**Exercise instructions**: Check every line of the records below for the string "Halle" and copy the ones that have it.

Top of Material for this task

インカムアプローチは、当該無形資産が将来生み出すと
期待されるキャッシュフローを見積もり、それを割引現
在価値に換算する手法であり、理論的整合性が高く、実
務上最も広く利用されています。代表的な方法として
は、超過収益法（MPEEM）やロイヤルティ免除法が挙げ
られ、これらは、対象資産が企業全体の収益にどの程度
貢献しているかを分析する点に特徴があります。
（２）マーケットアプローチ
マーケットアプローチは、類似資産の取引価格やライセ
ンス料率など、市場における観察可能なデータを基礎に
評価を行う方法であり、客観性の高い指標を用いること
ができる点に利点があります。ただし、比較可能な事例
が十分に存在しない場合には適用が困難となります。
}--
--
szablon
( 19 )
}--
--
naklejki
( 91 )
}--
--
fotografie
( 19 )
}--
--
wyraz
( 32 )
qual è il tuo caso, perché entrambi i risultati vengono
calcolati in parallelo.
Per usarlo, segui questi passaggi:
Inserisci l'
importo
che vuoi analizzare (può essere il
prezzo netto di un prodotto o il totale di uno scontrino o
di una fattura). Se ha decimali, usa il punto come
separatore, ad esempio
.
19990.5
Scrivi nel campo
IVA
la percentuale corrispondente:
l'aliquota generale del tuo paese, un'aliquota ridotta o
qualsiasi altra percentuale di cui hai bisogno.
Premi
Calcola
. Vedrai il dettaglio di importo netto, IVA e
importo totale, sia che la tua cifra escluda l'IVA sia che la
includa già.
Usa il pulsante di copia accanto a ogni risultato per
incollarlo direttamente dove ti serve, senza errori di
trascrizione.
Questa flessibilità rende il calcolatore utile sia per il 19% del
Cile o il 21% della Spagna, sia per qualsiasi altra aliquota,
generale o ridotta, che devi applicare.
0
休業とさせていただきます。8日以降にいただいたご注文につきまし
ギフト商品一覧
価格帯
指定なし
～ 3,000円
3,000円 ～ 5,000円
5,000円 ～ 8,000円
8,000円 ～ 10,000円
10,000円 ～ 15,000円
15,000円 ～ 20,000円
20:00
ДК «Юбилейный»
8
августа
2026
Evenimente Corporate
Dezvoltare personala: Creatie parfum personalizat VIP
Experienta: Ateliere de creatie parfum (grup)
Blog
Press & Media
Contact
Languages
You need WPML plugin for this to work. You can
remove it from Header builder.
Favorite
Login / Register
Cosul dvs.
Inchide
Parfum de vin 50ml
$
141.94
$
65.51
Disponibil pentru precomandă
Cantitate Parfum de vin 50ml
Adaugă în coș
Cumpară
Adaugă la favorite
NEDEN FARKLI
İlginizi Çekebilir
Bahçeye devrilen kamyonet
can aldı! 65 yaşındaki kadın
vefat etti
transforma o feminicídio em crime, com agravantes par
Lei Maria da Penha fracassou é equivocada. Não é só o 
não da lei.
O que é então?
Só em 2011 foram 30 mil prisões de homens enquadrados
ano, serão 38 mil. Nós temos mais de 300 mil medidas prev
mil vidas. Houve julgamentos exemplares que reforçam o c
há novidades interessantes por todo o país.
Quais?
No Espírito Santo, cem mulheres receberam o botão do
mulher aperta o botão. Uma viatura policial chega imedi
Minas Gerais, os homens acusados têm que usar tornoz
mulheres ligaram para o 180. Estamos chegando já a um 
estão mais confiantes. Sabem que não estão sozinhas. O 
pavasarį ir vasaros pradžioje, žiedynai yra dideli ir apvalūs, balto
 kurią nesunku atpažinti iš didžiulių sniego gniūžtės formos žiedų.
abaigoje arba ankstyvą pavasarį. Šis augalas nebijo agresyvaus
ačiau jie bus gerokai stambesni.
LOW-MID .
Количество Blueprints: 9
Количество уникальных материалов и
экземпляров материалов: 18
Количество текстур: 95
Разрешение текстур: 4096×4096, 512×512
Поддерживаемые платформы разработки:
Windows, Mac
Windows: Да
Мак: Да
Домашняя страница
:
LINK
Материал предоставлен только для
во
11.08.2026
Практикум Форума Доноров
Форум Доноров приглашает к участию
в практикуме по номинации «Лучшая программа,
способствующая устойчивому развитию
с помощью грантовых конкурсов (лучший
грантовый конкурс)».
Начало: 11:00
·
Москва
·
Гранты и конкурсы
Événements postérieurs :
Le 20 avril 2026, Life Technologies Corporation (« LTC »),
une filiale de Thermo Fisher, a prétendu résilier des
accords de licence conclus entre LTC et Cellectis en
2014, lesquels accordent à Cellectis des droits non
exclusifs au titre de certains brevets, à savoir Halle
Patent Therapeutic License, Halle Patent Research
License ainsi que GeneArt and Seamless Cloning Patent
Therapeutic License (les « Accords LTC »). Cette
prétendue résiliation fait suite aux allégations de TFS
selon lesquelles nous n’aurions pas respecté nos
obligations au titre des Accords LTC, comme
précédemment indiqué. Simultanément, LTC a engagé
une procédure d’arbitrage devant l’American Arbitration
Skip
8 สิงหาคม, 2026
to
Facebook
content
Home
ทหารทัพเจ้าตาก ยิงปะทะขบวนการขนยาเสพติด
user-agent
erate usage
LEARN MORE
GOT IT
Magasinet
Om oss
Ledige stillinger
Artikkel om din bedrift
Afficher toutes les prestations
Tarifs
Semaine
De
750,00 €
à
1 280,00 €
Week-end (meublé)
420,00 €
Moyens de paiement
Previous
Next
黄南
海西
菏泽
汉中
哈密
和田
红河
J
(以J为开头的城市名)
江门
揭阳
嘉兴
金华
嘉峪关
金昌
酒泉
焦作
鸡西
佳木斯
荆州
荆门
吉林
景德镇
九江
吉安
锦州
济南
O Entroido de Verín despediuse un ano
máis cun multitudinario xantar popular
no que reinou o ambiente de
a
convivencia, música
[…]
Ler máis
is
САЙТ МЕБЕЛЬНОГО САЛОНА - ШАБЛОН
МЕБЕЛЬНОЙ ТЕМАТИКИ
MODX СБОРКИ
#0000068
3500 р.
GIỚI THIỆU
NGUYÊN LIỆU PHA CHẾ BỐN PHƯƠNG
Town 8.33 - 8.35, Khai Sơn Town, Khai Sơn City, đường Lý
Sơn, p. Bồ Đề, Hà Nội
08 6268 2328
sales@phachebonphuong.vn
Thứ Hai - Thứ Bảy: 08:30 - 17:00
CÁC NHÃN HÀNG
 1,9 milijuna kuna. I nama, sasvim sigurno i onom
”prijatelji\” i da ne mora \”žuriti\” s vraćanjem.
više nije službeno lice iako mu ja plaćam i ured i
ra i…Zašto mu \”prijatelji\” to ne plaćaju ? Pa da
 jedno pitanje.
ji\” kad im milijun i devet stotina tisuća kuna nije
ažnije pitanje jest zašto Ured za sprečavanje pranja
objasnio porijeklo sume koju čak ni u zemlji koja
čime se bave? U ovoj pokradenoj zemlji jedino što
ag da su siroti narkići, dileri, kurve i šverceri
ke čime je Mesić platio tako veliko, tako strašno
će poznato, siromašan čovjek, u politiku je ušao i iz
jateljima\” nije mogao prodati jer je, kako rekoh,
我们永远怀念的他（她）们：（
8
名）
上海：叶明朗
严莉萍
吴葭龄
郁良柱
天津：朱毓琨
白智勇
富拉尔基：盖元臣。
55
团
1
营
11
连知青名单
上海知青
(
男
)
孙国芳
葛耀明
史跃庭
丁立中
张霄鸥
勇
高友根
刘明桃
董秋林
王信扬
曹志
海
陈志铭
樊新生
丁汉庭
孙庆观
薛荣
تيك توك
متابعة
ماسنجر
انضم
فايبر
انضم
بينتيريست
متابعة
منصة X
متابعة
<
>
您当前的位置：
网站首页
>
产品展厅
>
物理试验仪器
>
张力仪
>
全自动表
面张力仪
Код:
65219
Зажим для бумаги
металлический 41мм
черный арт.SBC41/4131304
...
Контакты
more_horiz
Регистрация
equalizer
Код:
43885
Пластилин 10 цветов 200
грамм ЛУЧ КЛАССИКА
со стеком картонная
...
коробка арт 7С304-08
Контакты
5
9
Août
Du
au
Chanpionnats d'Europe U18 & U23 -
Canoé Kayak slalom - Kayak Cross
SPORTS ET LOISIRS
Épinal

Bottom of Material for this task

**Output below**:
exclusifs au titre de certains brevets, à savoir Halle
Patent Therapeutic License, Halle Patent Research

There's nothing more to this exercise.